By Keith Coffman
DENVER (Reuters) - A Colorado woman survived six days trapped in the wreckage of her car after driving off a mountain highway but suffered multiple injuries and must have her feet amputated, a family spokesman said on Monday.
Brian Willie, the family spokesman, told reporters that Kristin Hopkins, 43, of Highlands Ranch, Colorado, had suffered internal and external injuries from the accident. Hopkins is listed in critical condition in St. Anthony Hospital in suburban Denver, according to a hospital spokeswoman.
"While we're hopeful of her prognosis ... doctors were not able to save her feet due to the severity of those injuries," Willie said.
Hopkins, a single mother of four children, was reported missing by her family on April 29, the day of the presumed automobile crash, said Park County, Colorado, Undersheriff Monte Gore.
Gore said a group of people spotted the wreckage of a car on Sunday while driving along a mountain highway near Red Hill Pass, about 65 miles southwest of Denver.
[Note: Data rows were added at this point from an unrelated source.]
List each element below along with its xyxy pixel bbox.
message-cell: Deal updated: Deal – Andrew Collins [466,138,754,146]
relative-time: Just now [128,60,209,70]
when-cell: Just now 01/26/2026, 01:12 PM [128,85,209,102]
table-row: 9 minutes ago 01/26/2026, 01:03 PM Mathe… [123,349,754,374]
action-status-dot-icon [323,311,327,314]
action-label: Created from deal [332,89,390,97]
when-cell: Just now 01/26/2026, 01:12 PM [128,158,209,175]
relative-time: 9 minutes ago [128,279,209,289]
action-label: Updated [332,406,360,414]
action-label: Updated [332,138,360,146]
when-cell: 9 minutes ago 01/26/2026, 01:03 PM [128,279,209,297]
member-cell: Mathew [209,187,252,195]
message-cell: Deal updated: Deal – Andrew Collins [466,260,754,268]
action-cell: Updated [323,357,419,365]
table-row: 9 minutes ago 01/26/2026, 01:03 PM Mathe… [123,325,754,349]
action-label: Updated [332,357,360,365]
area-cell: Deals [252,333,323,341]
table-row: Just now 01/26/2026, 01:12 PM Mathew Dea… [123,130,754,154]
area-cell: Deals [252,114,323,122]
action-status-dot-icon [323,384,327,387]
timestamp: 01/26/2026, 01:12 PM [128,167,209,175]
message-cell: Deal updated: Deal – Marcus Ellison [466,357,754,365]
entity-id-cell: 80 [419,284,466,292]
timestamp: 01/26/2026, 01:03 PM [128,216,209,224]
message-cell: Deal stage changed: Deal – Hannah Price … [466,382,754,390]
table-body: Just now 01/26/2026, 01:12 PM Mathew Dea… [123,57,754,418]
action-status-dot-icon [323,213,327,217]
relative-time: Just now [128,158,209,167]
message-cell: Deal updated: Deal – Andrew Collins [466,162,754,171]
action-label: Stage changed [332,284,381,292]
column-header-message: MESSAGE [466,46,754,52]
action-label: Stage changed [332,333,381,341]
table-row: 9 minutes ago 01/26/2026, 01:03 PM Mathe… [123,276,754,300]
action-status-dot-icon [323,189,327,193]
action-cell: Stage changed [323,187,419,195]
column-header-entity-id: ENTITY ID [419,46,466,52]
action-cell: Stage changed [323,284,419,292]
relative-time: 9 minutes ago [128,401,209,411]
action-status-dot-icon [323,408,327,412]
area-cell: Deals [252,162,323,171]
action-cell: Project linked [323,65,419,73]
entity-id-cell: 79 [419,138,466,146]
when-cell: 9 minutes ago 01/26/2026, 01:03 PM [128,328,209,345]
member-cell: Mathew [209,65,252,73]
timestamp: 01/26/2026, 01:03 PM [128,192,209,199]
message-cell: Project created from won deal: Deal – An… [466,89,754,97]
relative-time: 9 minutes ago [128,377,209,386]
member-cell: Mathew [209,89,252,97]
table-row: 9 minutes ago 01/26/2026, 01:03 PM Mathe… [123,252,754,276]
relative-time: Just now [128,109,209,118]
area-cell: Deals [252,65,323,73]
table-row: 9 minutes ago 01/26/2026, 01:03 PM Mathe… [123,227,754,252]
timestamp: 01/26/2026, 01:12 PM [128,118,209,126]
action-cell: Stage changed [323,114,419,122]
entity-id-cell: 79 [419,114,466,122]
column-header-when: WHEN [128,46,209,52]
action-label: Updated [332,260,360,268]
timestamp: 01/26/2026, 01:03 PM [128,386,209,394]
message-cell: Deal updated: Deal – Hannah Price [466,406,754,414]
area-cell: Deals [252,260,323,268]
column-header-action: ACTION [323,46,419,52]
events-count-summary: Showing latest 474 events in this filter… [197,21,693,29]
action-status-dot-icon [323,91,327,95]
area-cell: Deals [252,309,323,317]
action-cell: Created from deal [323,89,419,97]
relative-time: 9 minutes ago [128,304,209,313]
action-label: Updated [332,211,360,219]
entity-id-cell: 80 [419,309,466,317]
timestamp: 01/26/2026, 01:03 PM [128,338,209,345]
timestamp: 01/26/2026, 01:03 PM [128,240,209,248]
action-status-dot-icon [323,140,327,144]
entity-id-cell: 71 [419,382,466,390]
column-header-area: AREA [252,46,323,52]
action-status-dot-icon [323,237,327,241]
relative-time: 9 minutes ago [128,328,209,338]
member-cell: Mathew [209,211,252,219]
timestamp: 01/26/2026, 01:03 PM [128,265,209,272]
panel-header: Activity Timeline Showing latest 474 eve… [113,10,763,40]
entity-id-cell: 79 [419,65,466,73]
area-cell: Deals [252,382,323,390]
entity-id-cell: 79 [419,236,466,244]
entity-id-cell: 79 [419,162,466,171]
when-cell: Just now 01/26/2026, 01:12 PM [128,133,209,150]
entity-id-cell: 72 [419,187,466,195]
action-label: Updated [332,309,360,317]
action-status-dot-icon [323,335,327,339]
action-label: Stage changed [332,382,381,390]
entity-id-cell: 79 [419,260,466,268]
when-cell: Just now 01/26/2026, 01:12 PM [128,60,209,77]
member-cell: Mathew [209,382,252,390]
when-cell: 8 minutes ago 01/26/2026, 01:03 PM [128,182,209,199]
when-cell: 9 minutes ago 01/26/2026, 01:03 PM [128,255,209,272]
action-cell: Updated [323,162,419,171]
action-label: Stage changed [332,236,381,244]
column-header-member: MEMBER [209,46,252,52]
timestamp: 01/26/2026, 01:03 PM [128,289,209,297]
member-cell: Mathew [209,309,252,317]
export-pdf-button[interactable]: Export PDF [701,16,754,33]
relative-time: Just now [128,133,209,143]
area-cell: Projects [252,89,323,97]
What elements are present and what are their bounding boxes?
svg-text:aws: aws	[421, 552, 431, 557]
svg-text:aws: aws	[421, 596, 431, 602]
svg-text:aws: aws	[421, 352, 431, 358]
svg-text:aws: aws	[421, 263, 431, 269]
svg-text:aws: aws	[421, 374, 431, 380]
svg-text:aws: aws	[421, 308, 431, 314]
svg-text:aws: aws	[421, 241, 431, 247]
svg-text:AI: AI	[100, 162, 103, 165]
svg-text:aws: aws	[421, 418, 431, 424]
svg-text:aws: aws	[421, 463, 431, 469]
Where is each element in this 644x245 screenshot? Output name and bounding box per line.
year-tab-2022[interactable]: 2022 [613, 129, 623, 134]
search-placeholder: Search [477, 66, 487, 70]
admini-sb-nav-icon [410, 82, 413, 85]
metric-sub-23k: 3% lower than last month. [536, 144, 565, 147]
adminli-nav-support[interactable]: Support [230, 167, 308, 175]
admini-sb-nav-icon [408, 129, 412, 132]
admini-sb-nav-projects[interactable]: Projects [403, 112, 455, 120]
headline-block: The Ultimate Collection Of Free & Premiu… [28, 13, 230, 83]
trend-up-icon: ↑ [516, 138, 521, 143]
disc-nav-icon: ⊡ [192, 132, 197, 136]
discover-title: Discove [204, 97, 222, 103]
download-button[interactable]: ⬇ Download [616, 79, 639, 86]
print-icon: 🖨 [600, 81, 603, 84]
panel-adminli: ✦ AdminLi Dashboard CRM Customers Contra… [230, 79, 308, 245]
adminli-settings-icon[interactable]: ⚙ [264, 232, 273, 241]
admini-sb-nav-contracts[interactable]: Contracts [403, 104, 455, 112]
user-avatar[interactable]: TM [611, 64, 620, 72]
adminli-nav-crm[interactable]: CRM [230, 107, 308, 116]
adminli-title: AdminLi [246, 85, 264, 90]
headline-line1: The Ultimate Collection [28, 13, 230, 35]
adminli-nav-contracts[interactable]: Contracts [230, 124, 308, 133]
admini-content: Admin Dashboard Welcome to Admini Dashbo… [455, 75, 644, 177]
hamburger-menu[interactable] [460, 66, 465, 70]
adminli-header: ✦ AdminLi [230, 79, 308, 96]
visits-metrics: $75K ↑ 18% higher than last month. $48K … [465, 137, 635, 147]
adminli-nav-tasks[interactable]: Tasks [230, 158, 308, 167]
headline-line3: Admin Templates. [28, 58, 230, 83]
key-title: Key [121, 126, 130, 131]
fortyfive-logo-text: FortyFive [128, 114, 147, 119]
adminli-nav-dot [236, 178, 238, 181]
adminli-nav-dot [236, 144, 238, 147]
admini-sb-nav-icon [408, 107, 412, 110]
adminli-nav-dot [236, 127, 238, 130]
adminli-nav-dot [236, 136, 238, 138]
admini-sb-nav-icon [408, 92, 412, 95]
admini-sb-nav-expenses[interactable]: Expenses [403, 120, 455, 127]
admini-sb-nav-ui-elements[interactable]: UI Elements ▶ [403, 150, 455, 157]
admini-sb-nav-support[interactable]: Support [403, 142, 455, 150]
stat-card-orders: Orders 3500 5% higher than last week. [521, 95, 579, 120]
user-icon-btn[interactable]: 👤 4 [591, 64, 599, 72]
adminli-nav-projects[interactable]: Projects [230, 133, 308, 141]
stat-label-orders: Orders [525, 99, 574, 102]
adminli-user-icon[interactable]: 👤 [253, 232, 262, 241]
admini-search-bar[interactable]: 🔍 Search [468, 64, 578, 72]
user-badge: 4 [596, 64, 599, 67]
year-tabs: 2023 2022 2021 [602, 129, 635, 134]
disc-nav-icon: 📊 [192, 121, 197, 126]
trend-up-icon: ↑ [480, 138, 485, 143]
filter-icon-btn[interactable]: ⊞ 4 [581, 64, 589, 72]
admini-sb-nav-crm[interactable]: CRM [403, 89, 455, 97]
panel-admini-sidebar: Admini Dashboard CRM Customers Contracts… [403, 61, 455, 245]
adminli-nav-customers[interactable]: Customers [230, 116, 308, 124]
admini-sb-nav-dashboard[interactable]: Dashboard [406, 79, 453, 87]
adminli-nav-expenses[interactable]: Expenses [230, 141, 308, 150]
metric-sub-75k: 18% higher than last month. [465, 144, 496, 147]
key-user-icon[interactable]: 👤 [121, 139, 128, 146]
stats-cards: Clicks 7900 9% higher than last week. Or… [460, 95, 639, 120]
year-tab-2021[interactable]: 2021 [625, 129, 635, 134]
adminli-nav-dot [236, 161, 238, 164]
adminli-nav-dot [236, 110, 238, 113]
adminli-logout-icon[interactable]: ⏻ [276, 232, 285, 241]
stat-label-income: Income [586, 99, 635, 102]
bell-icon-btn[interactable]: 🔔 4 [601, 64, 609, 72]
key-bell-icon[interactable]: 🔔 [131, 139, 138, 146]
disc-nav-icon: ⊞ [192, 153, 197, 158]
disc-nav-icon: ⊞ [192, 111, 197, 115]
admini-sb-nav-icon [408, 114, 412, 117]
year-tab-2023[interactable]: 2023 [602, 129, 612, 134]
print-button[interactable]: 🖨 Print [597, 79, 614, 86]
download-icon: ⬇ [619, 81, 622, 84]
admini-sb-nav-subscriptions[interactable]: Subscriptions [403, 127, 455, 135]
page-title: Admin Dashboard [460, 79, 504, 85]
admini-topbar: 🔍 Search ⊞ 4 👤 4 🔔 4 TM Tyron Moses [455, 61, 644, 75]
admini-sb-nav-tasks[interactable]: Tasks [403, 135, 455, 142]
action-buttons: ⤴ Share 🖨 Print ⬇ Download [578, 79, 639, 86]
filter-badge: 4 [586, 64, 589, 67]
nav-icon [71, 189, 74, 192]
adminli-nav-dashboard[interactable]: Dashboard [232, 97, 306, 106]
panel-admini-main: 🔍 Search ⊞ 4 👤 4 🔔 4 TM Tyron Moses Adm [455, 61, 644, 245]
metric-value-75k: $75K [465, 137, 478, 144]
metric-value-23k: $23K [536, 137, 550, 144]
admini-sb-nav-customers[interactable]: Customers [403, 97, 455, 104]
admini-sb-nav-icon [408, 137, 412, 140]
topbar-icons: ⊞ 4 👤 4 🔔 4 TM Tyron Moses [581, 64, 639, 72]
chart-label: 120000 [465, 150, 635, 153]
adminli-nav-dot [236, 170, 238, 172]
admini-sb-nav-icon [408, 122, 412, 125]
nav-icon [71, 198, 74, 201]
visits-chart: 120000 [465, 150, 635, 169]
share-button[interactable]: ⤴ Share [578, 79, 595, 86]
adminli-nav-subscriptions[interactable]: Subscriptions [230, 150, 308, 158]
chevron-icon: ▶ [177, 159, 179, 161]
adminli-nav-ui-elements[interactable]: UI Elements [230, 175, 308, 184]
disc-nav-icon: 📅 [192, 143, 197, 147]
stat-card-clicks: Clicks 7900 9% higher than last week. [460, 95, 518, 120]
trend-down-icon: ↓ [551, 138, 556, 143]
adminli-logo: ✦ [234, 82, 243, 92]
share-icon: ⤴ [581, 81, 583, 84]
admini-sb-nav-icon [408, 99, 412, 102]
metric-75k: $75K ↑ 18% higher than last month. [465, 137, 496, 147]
They hiked 140 feet down the slope to the crash site.
The group then returned to their vehicle and drove to the sheriff's office, where they reported they had "found a body in a vehicle," Gore said.
When emergency crews reached the site, they found Hopkins alive in her car. One of the first firefighters on scene, Lieutenant James Cravener of the North-West Fire Protection District, said that when rescuers reached the vehicle, Hopkins pressed a hand against the car window.
"At that point, we knew we had a rescue rather than a recovery," Cravener said.
Cravener said Hopkins had written notes on an umbrella that she deployed through the broken rear windshield of the car as a makeshift distress signal.
"She wrote a few notes - one said ‘Please help, am bleeding' and another said, ‘Six days with no food or water,' " Cravener said.
Trooper Nate Reid, spokesman for the Colorado State Patrol, said Hopkins had been driving southbound on Highway 285 when she lost control of her Chevrolet Malibu around a curve.
The vehicle was believed to have gone airborne after striking several trees, and rolled several times down a steep embankment before coming to rest upside down in a grove of aspen trees, Reid said.